Nous étions réveillés par les premiers rayons du soleil, et nous nous couchions peu après que la nuit fût tombée. Chaque jour, nous passions de longues heures dehors, les pieds en contact avec la Terre. L’été nous travaillions et faisions des réserves pour l’hiver, et l’hiver nous nous reposions et réparions nos outils. Notre rythme de vie était celui de la nature — nous étions des produits de notre écosystème, indissociables de celui-ci.
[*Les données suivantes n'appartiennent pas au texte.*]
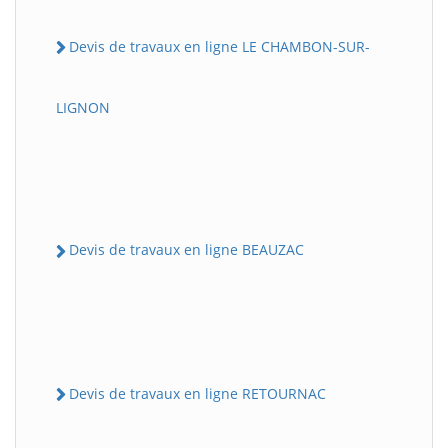
Devis de travaux en ligne LE CHAMBON-SUR-
LIGNON
Devis de travaux en ligne BEAUZAC
Devis de travaux en ligne RETOURNAC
Nous nous nourrissions des plantes qui poussaient autour de nous, et des animaux qui vivaient alentour, et lorsque nous portions ces aliments à notre bouche, il y avait toujours sur nos mains des particules du sol sur lequel nous vivions. Nous buvions une eau filtrée à travers ce même sol, une eau chargée d’organismes vivants et de minéraux dont nous avions besoin. Nous étions un maillon dans la grande chaine de la nature, important mais pas essentiel, au même titre que les ours, les champignons et les mouches noires.

Nous étions un avec la nature, et la nature était une avec nous. Il n’y avait aucune distinction entre les atomes qui composaient notre corps et ceux qui, il y a plusieurs milliards d’années, avaient formé la lune que nous voyions se lever dans le ciel, le soir venu.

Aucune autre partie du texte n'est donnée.